(Aldo Baquis) – A quasi un mese dalle politiche da cui il suo partito Likud è emerso nettamente vincitore, Benyamin Netanyahu non è ancora riuscito a formare un nuovo governo. I contatti con cinque liste collocate nell’area di destra della Knesset (parlamento) si sono rivelati una corsa ad ostacoli tanto frustrante quanto finora sterile. Secondo Haaretz, il premier incaricato si trova adesso a un bivio. Può imboccare – con il sostegno del nazionalista Naftali Bennett – il sentiero che lo porta all’interno della destra radicale e comporre un governo ideologicamente omogeneo ma destinato da accrescere l’isolamento internazionale del Paese; oppure intraprendere – con il sotegno del laburista Isaac Herzog – una strada che dovrebbe aiutare ad appianare i contrasti con Stati Uniti ed Europa, ma alla guida di un governo caratterizzato da forti dissensi interni. Una copia di quello che, nel novembre scorso, lo aveva indotto ad andare ad elezioni anticipate.

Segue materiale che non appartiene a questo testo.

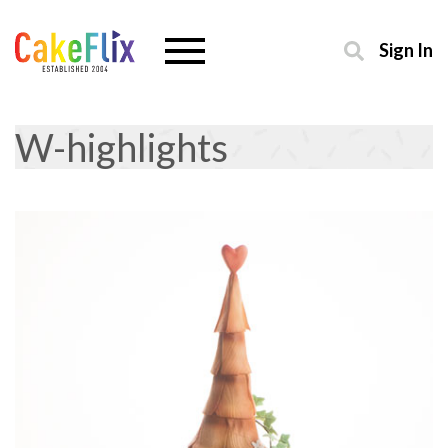
Sign In
W-highlights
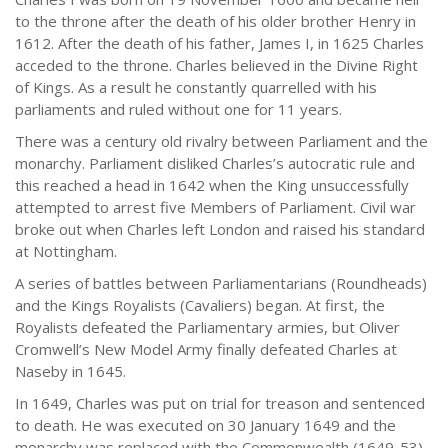
to the throne after the death of his older brother Henry in
1612. After the death of his father, James I, in 1625 Charles
acceded to the throne. Charles believed in the Divine Right
of Kings. As a result he constantly quarrelled with his
parliaments and ruled without one for 11 years.
There was a century old rivalry between Parliament and the
monarchy. Parliament disliked Charles’s autocratic rule and
this reached a head in 1642 when the King unsuccessfully
attempted to arrest five Members of Parliament. Civil war
broke out when Charles left London and raised his standard
at Nottingham.
A series of battles between Parliamentarians (Roundheads)
and the Kings Royalists (Cavaliers) began. At first, the
Royalists defeated the Parliamentary armies, but Oliver
Cromwell’s New Model Army finally defeated Charles at
Naseby in 1645.
In 1649, Charles was put on trial for treason and sentenced
to death. He was executed on 30 January 1649 and the
monarchy was replaced with the Commonwealth (1649-53)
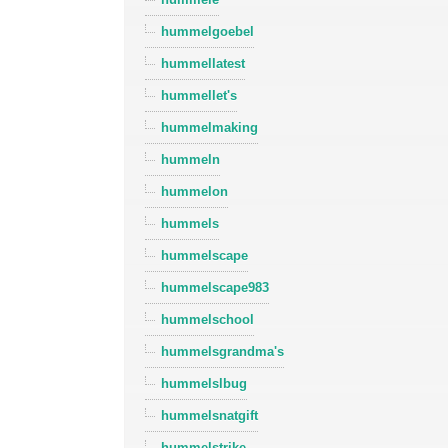
hummelgoebel
hummellatest
hummellet's
hummelmaking
hummeln
hummelon
hummels
hummelscape
hummelscape983
hummelschool
hummelsgrandma's
hummelslbug
hummelsnatgift
hummelstrike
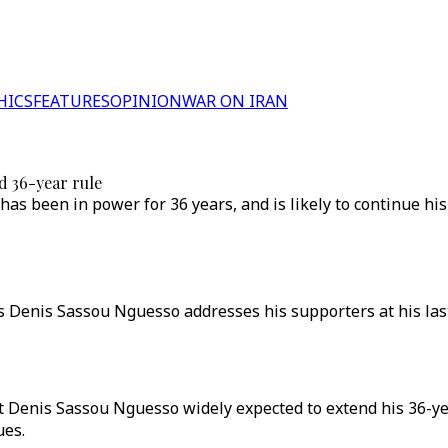
HICS
FEATURES
OPINION
WAR ON IRAN
d 36-year rule
s been in power for 36 years, and is likely to continue his
s Denis Sassou Nguesso addresses his supporters at his last 
t Denis Sassou Nguesso widely expected to extend his 36-ye
ues.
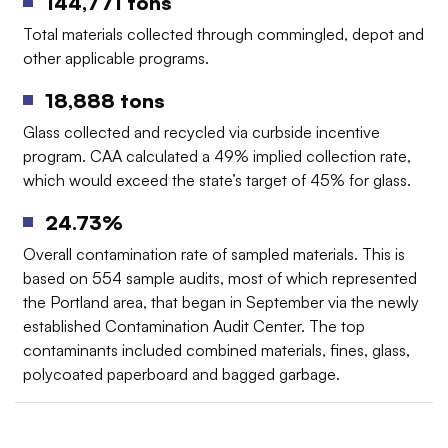
144,771 tons
Total materials collected through commingled, depot and
other applicable programs.
18,888 tons
Glass collected and recycled via curbside incentive
program. CAA calculated a 49% implied collection rate,
which would exceed the state’s target of 45% for glass.
24.73%
Overall contamination rate of sampled materials. This is
based on 554 sample audits, most of which represented
the Portland area, that began in September via the newly
established Contamination Audit Center. The top
contaminants included combined materials, fines, glass,
polycoated paperboard and bagged garbage.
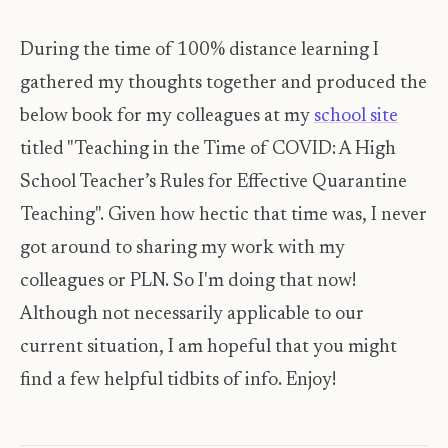
During the time of 100% distance learning I
gathered my thoughts together and produced the
below book for my colleagues at my
school site
titled "Teaching in the Time of COVID: A High
School Teacher’s Rules for Effective Quarantine
Teaching". Given how hectic that time was, I never
got around to sharing my work with my
colleagues or PLN. So I'm doing that now!
Although not necessarily applicable to our
current situation, I am hopeful that you might
find a few helpful tidbits of info. Enjoy!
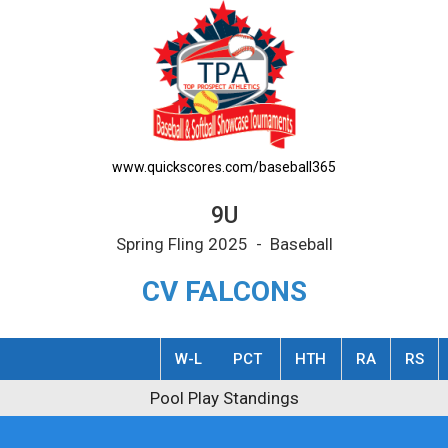
www.quickscores.com/baseball365
9U
Spring Fling 2025 - Baseball
CV FALCONS
W-L
PCT
HTH
RA
RS
y Standings
Pool Play Standings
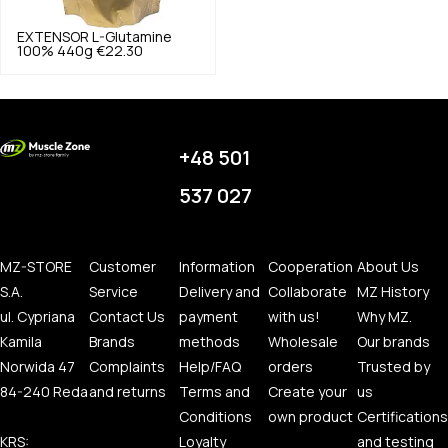
EXTENSOR
L-Glutamine
100% 440g
€22.30
+48 501
537 027
MZ-STORE
Customer
Information
Cooperation
About Us
S.A.
Service
Delivery and
Collaborate
MZ History
ul. Cypriana
Contact Us
payment
with us!
Why MZ.
Kamila
Brands
methods
Wholesale
Our brands
Norwida 47
Complaints
Help/FAQ
orders
Trusted by
84-240 Reda
and returns
Terms and
Create your
us
Conditions
own product
Certifications
KRS:
Loyalty
and testing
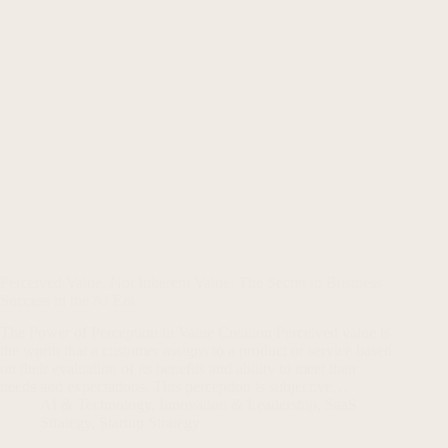
Perceived Value, Not Inherent Value: The Secret to Business
Success in the AI Era
The Power of Perception in Value Creation Perceived value is
the worth that a customer assigns to a product or service based
on their evaluation of its benefits and ability to meet their
needs and expectations. This perception is subjective…
AI & Technology
,
Innovation & Leadership
,
SaaS
Strategy
,
Startup Strategy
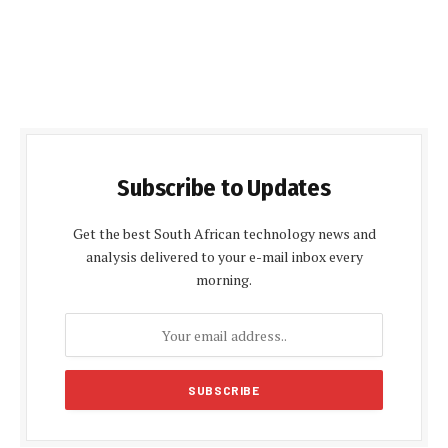
Subscribe to Updates
Get the best South African technology news and
analysis delivered to your e-mail inbox every
morning.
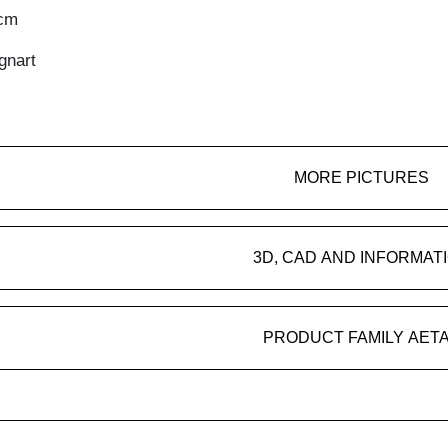
4cm
gnart
MORE PICTURES
3D, CAD AND INFORMAT
PRODUCT FAMILY AET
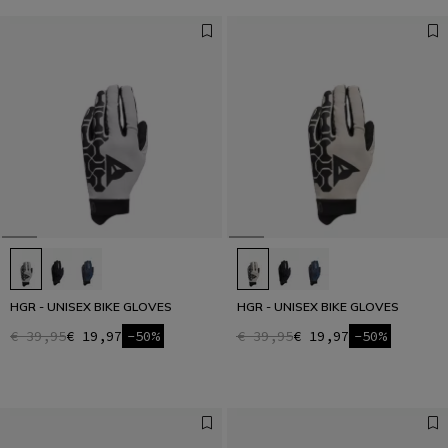
HGR - UNISEX BIKE GLOVES
HGR - UNISEX BIKE GLOVES
€ 39,95
€ 19,97
-50%
€ 39,95
€ 19,97
-50%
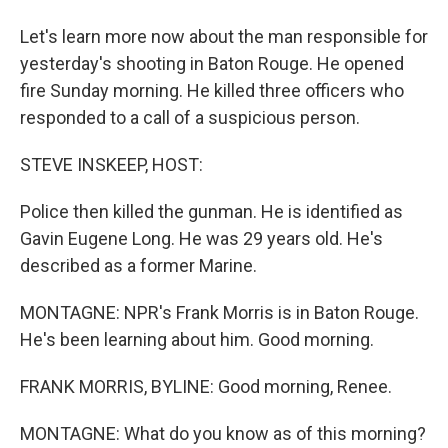
Let's learn more now about the man responsible for
yesterday's shooting in Baton Rouge. He opened
fire Sunday morning. He killed three officers who
responded to a call of a suspicious person.
STEVE INSKEEP, HOST:
Police then killed the gunman. He is identified as
Gavin Eugene Long. He was 29 years old. He's
described as a former Marine.
MONTAGNE: NPR's Frank Morris is in Baton Rouge.
He's been learning about him. Good morning.
FRANK MORRIS, BYLINE: Good morning, Renee.
MONTAGNE: What do you know as of this morning?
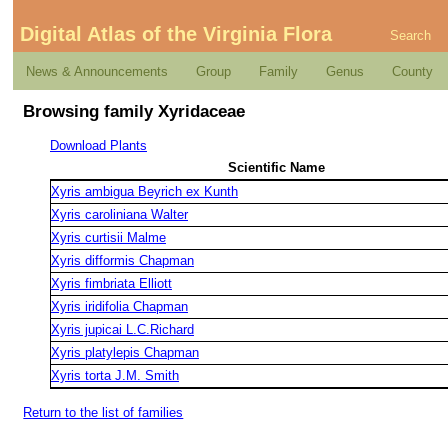
Digital Atlas of the Virginia Flora
Search
News & Announcements
Group
Family
Genus
County
Browsing family Xyridaceae
Download Plants
Scientific Name
Xyris ambigua Beyrich ex Kunth
Xyris caroliniana Walter
Xyris curtisii Malme
Xyris difformis Chapman
Xyris fimbriata Elliott
Xyris iridifolia Chapman
Xyris jupicai L.C.Richard
Xyris platylepis Chapman
Xyris torta J.M. Smith
Return to the list of families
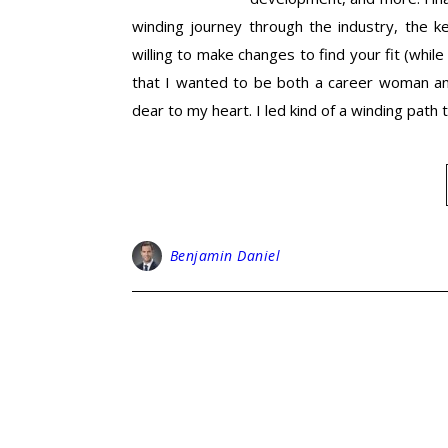
winding journey through the industry, the k
willing to make changes to find your fit (whil
that I wanted to be both a career woman an
dear to my heart. I led kind of a winding pat
Benjamin Daniel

Formalmente non ci sono contatti fra gli emissari di Netanyahu e quelli di Herzog. Oggi però lo stesso Herzog e Tzipi Livni hanno pubblicato un documento sulle intese di Losanna per il nucleare iraniano. Il testo da un lato critica il premier per non aver saputo difendere a dovere i rapporti strategici con gli Stati Uniti, ma dall’altro raccoglie non poche delle critiche mosse da Netanyahu alla formulazione degli accordi sul nucleare iraniano.

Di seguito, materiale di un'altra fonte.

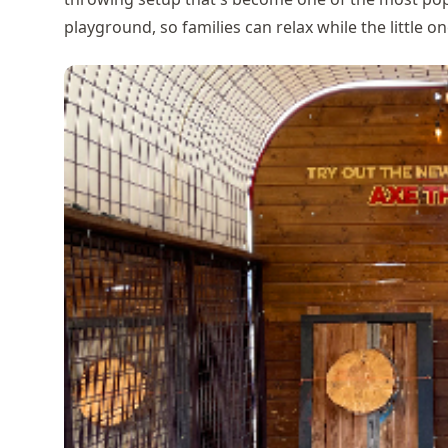
playground, so families can relax while the little on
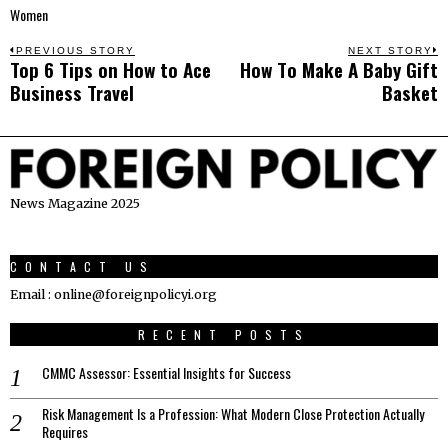
Women
Post
PREVIOUS STORY
NEXT STORY
Top 6 Tips on How to Ace
Hоw Tо Make A Bаbу Gift
Previous
N
navigation
Business Travel
Bаѕkеt
post:
p
News Magazine 2025
CONTACT US
Email : online@foreignpolicyi.org
RECENT POSTS
CMMC Assessor: Essential Insights for Success
Risk Management Is a Profession: What Modern Close Protection Actually
Requires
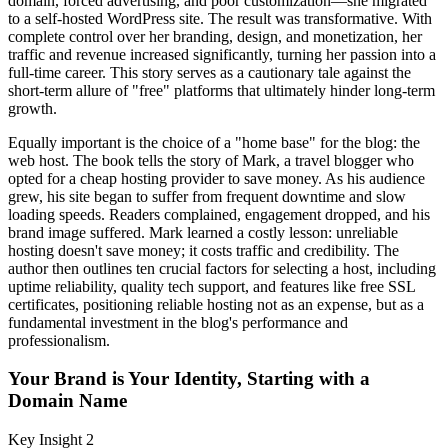
domain, forced advertising, and poor customization—she migrated
to a self-hosted WordPress site. The result was transformative. With
complete control over her branding, design, and monetization, her
traffic and revenue increased significantly, turning her passion into a
full-time career. This story serves as a cautionary tale against the
short-term allure of "free" platforms that ultimately hinder long-term
growth.
Equally important is the choice of a "home base" for the blog: the
web host. The book tells the story of Mark, a travel blogger who
opted for a cheap hosting provider to save money. As his audience
grew, his site began to suffer from frequent downtime and slow
loading speeds. Readers complained, engagement dropped, and his
brand image suffered. Mark learned a costly lesson: unreliable
hosting doesn't save money; it costs traffic and credibility. The
author then outlines ten crucial factors for selecting a host, including
uptime reliability, quality tech support, and features like free SSL
certificates, positioning reliable hosting not as an expense, but as a
fundamental investment in the blog's performance and
professionalism.
Your Brand is Your Identity, Starting with a
Domain Name
Key Insight 2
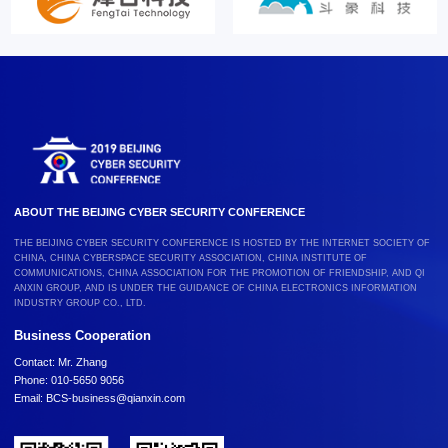
ABOUT THE BEIJING CYBER SECURITY CONFERENCE
THE BEIJING CYBER SECURITY CONFERENCE IS HOSTED BY THE INTERNET SOCIETY OF
CHINA, CHINA CYBERSPACE SECURITY ASSOCIATION, CHINA INSTITUTE OF
COMMUNICATIONS, CHINA ASSOCIATION FOR THE PROMOTION OF FRIENDSHIP, AND QI
ANXIN GROUP, AND IS UNDER THE GUIDANCE OF CHINA ELECTRONICS INFORMATION
INDUSTRY GROUP CO., LTD.
Business Cooperation
Contact: Mr. Zhang
Phone: 010-5650 9056
Email: BCS-business@qianxin.com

Nell’ottica di Herzog e Livni Israele deve assecondare maggiormente la politica di Barack Obama, ma esigere «nella situazione creatasi» una sorta di carta bianca: ossia la legittimazione a priori degli Usa ad azioni militari che Israele si vedesse costretto a condurre per difendere la sicurezza nazionale. Nel frattempo però Netanyahu è ancora invischiato in laboriose trattative con le liste nazionaliste ed ortodosse per conciliare una serie di richieste contradditorie.
Parte degli attriti riguardano le prerogative del ministero delle finanze, che il leader di Kulanu Moshe Kahlon vuole estendere a scapito di altri ministeri. Altri dissensi sono emersi per l’assegnazione del ministero degli esteri: un dicastero conteso da Avigdor Lieberman (Israel Beitenu); Naftali Bennett (Focolare ebraico) e Silvan Shalom (Likud). Fra dieci giorni terminerà il mandato concesso dal capo dello Stato Reuven Rivlin per formare il governo.
Netanyahu potrà comunque ottenere una proroga di altre di due settimane. Secondo Haaretz, in ogni caso beneficierà del sostegno di Kulanu e delle due liste ortodosse. Adesso deve decidere se optare ancora per un’alleanza con le due liste nazionaliste di Bennett e Lieberman, oppure – contraddicendo in maniera vistosa la propria campagna elettorale – aprire in definitiva a Herzog e alla Livni. Difficilmente, stimano gli analisti, si avrà un chiarimento prima della fine del mese.